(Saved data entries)
┄┄┄┄┄┄┄┄┄┄

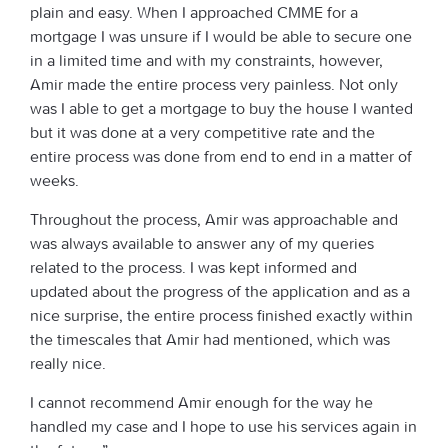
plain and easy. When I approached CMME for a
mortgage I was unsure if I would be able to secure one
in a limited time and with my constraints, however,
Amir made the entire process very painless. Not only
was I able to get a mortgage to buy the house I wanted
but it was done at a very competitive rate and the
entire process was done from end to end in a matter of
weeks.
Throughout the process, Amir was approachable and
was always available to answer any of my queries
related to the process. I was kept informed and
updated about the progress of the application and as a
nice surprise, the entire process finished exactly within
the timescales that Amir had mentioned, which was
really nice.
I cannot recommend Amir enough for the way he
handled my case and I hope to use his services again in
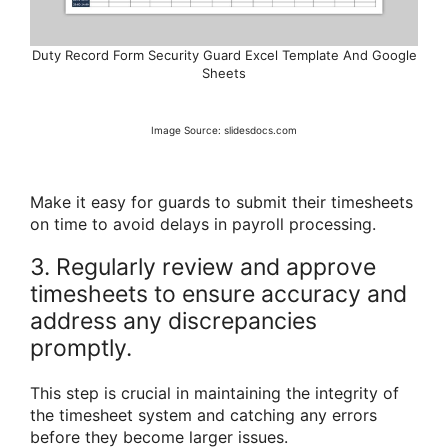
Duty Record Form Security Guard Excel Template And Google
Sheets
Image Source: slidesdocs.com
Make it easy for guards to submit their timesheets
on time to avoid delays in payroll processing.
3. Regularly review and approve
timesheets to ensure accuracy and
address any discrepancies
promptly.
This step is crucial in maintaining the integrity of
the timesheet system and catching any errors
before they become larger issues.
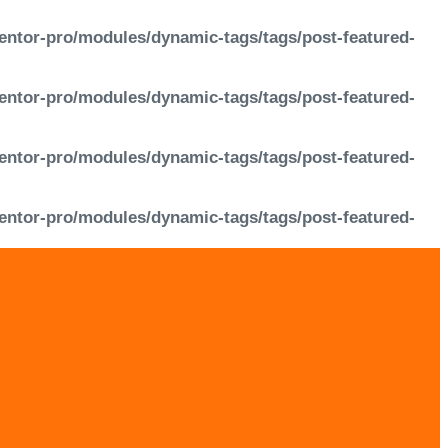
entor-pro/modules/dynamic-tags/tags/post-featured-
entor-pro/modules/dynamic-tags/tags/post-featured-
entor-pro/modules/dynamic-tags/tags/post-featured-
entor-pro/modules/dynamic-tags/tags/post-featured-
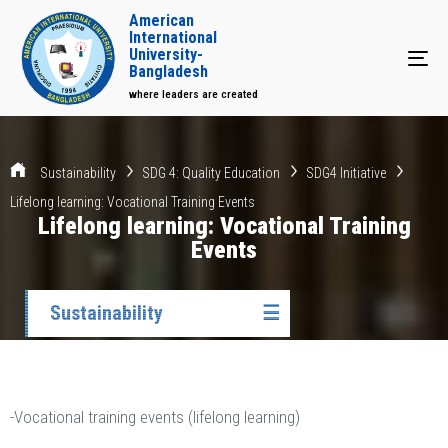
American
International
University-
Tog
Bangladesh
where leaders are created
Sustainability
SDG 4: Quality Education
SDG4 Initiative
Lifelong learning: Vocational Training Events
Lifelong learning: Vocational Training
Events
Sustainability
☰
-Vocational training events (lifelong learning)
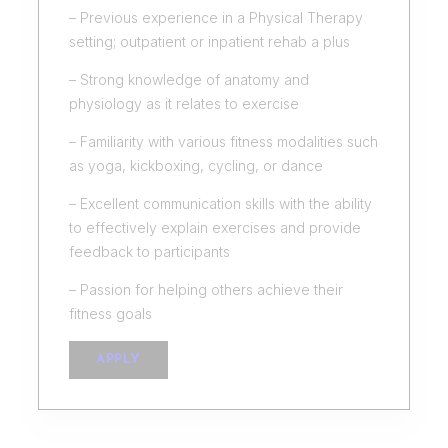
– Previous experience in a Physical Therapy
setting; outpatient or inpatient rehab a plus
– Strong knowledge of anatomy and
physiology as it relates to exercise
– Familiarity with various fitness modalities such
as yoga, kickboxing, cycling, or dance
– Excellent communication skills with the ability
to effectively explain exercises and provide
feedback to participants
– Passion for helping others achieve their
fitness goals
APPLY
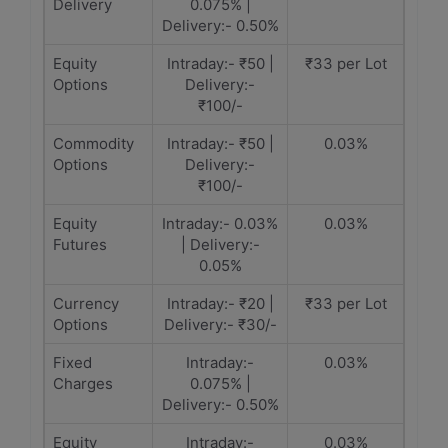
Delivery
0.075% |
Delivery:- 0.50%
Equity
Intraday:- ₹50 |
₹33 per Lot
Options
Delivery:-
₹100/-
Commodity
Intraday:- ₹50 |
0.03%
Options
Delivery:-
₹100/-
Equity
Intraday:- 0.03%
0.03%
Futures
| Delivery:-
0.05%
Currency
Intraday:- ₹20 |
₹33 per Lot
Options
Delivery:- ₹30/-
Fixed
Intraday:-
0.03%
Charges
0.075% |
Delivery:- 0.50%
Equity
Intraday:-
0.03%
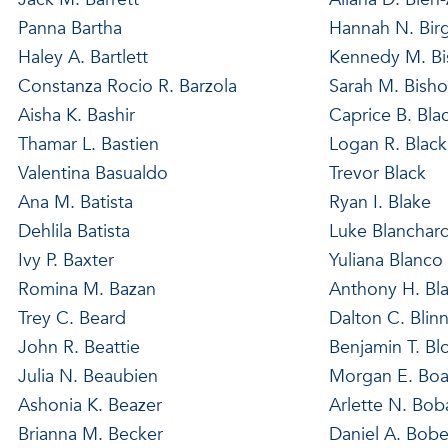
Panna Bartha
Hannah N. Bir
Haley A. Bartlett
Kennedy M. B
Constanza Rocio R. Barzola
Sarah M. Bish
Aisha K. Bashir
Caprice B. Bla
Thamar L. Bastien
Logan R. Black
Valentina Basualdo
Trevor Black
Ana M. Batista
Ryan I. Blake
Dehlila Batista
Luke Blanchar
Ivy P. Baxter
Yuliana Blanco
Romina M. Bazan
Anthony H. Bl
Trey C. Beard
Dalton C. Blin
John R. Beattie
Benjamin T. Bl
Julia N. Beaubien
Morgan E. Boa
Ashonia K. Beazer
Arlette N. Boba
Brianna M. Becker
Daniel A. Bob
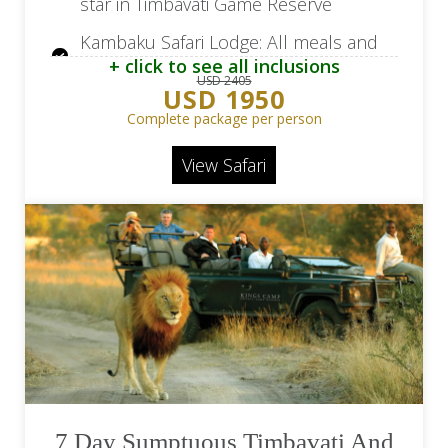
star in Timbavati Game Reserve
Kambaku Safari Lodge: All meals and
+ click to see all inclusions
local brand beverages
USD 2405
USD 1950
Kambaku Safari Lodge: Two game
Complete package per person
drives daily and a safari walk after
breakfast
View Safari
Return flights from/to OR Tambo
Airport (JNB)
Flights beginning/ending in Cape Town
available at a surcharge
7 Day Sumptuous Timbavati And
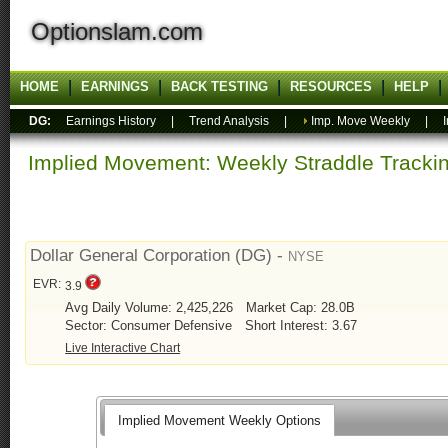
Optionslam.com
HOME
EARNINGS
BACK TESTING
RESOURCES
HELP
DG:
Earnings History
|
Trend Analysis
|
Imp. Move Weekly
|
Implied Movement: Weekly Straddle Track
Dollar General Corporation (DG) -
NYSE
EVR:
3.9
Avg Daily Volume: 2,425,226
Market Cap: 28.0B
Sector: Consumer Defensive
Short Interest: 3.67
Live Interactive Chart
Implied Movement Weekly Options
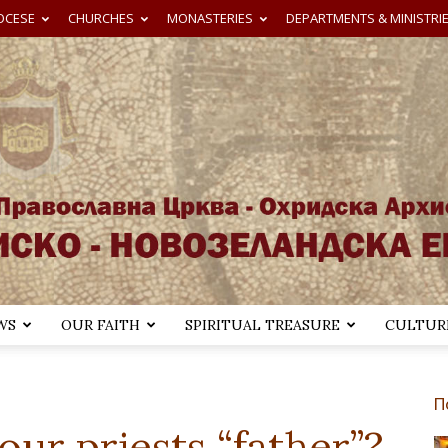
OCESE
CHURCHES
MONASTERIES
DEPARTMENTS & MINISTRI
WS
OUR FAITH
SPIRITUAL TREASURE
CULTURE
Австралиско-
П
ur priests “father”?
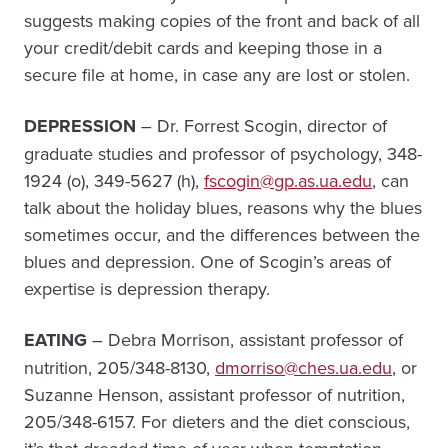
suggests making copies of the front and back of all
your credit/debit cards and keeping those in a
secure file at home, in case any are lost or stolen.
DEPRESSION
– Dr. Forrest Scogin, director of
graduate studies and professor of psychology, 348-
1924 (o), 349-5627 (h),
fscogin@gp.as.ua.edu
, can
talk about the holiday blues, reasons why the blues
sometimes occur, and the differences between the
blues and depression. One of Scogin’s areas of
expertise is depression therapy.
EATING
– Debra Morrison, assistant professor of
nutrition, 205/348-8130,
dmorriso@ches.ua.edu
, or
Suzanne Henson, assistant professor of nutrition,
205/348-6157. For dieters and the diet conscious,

┄┄┄┄┄┄┄┄┄┄

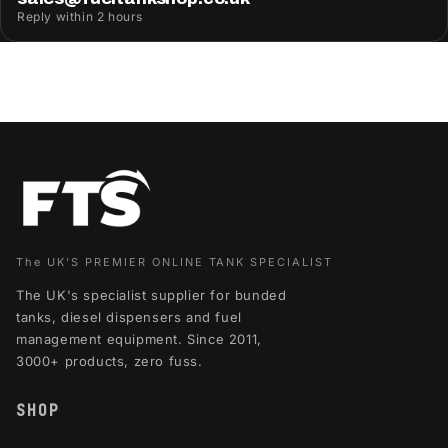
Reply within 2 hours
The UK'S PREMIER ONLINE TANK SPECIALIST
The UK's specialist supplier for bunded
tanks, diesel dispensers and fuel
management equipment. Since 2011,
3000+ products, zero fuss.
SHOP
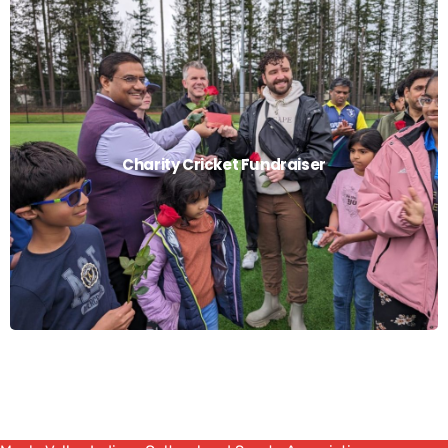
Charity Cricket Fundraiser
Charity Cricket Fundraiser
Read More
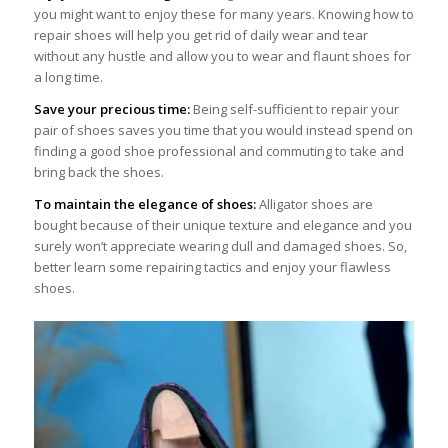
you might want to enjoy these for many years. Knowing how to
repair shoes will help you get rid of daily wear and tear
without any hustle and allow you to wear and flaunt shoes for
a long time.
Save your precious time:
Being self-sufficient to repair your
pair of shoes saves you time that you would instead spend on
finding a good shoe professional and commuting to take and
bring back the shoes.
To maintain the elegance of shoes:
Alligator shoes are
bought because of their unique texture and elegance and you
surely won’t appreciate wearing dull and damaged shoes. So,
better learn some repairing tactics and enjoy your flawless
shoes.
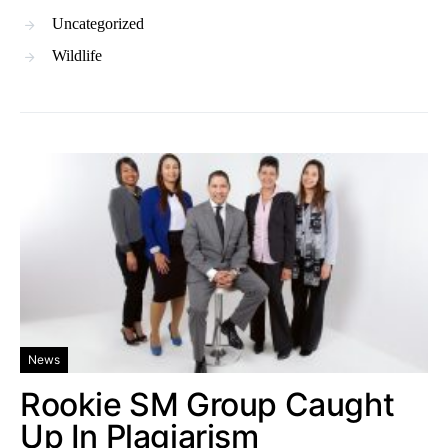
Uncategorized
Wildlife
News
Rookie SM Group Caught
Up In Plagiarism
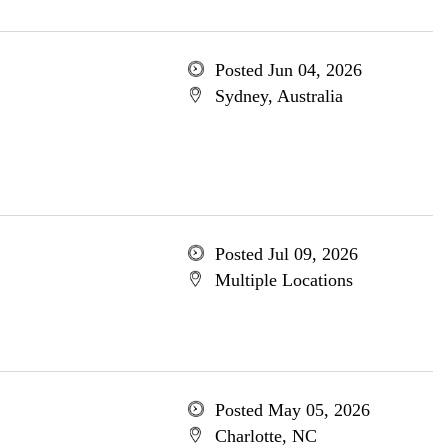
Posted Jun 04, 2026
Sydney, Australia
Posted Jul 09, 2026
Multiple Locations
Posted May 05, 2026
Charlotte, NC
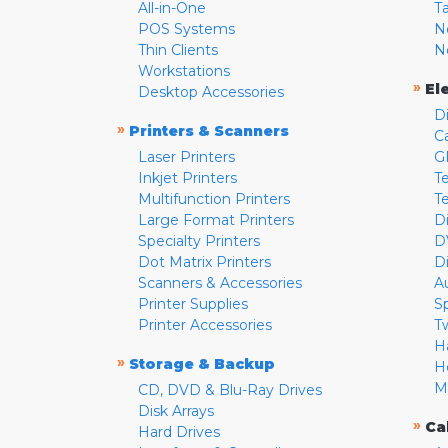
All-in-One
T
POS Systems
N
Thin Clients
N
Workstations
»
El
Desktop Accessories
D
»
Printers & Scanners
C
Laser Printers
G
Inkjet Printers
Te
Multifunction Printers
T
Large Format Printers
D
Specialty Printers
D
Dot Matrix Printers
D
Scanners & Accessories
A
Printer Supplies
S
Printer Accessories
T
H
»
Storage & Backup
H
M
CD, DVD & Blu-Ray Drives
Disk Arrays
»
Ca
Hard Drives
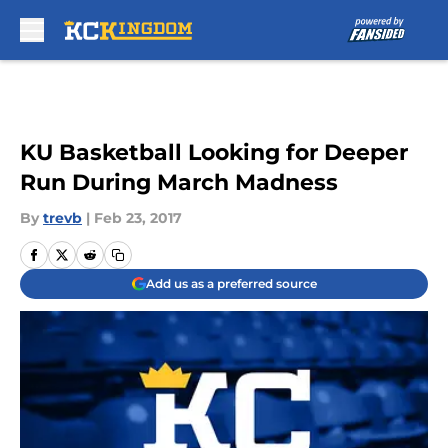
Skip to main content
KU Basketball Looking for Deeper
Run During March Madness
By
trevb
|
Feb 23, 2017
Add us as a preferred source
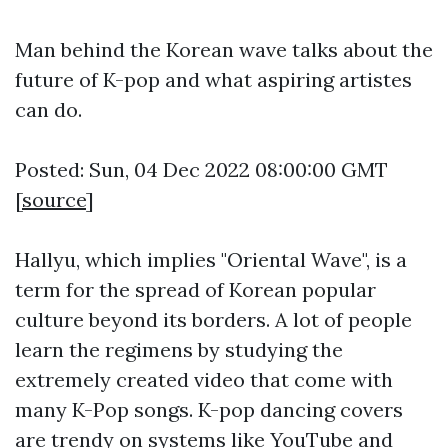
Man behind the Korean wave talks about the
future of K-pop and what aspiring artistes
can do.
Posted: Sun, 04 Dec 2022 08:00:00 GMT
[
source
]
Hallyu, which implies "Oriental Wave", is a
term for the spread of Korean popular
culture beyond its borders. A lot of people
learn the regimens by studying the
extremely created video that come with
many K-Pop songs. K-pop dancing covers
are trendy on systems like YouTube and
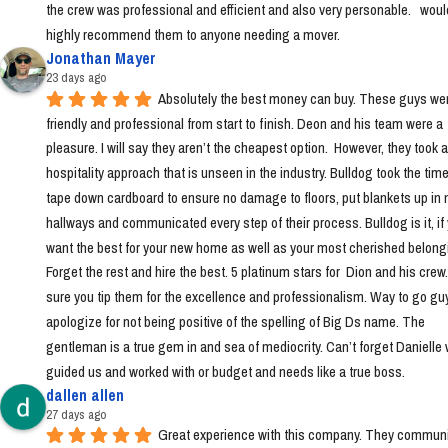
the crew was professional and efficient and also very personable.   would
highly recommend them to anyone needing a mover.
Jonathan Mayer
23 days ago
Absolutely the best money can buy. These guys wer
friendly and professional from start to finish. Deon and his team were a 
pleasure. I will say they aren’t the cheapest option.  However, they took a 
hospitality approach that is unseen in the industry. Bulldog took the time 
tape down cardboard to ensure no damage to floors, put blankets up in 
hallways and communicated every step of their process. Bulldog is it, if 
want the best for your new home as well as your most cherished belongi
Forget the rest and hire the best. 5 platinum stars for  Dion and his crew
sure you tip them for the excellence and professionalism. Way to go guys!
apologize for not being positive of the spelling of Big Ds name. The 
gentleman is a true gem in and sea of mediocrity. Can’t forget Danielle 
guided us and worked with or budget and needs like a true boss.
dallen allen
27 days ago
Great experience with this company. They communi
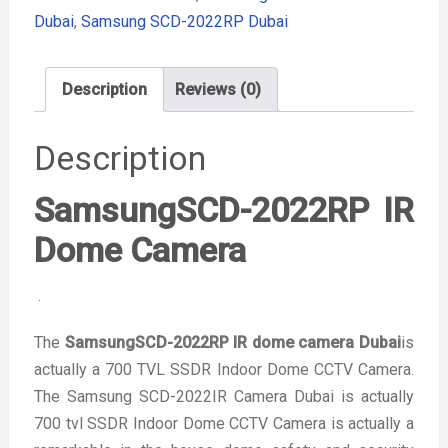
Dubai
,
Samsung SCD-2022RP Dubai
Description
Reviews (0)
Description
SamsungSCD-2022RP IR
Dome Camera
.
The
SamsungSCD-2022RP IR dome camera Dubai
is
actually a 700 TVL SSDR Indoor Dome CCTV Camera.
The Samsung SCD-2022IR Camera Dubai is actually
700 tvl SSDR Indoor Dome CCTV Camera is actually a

┄┄┄┄┄┄┄┄┄┄

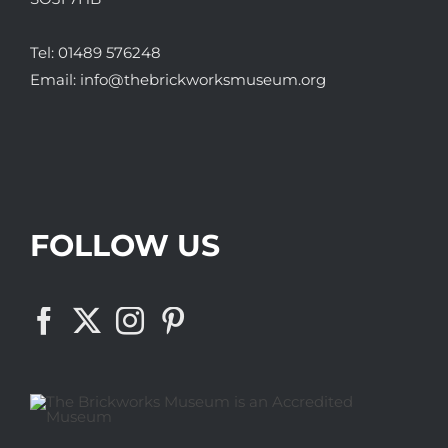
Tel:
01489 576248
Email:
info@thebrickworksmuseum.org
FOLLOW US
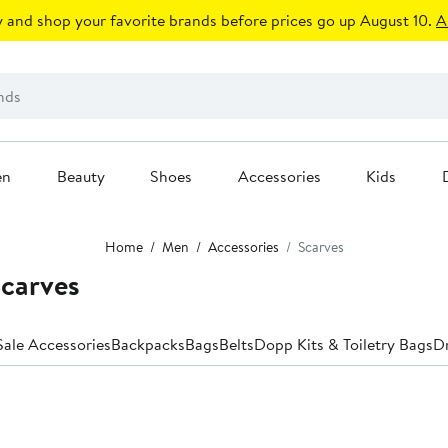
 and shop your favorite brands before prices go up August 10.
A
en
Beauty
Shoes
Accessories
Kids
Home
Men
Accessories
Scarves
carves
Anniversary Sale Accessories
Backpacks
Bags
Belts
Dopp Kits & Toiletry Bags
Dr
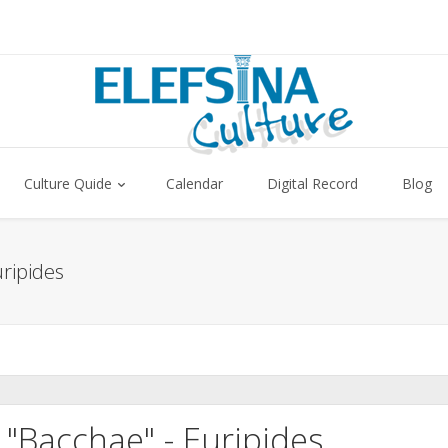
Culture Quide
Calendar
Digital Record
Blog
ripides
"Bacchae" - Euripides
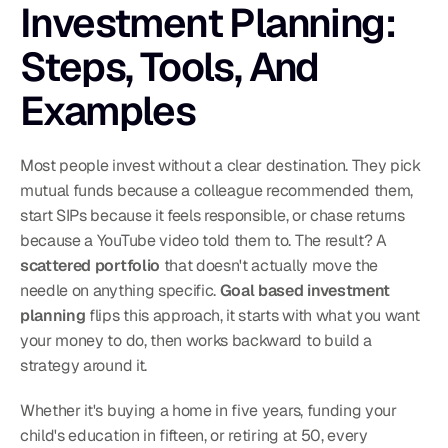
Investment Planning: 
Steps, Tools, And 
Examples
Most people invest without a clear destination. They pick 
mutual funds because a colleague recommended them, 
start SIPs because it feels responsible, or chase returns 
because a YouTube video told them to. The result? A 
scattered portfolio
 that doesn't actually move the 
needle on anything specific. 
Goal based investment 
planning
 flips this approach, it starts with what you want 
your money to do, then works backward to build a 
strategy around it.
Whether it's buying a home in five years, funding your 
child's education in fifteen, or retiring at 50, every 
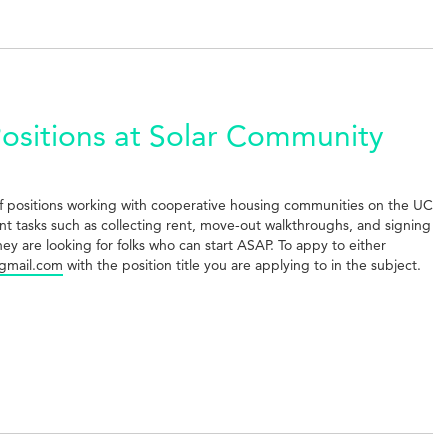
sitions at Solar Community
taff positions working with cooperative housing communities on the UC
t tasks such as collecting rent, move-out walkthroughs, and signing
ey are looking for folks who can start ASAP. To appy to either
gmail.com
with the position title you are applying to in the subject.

┄┄┄┄┄┄┄┄┄┄

* _TASK TO COMPLETE_:
Reproduce the lines above starting at the one with "plain and easy. When I approached CMME for a" and ending at the one with "Lifelong learning: Vocational Training Events", both included, exactly and with no pictures.

* _OUTPUT_:
plain and easy. When I approached CMME for a
mortgage I was unsure if I would be able to secure one
in a limited time and with my constraints, however,
Amir made the entire process very painless. Not only
was I able to get a mortgage to buy the house I wanted
but it was done at a very competitive rate and the
entire process was done from end to end in a matter of
weeks.
Throughout the process, Amir was approachable and
was always available to answer any of my queries
related to the process. I was kept informed and
updated about the progress of the application and as a
nice surprise, the entire process finished exactly within
the timescales that Amir had mentioned, which was
really nice.
I cannot recommend Amir enough for the way he
handled my case and I hope to use his services again in
Duty Record Form Security Guard Excel Template And Google
Sheets
Image Source: slidesdocs.com
Make it easy for guards to submit their timesheets
on time to avoid delays in payroll processing.
3. Regularly review and approve
timesheets to ensure accuracy and
address any discrepancies
promptly.
This step is crucial in maintaining the integrity of
the timesheet system and catching any errors
before they become larger issues.
entor-pro/modules/dynamic-tags/tags/post-featured-
entor-pro/modules/dynamic-tags/tags/post-featured-
entor-pro/modules/dynamic-tags/tags/post-featured-
entor-pro/modules/dynamic-tags/tags/post-featured-
American
International
University-
Tog
Bangladesh
where leaders are created
Sustainability
SDG 4: Quality Education
SDG4 Initiative
Lifelong learning: Vocational Training Events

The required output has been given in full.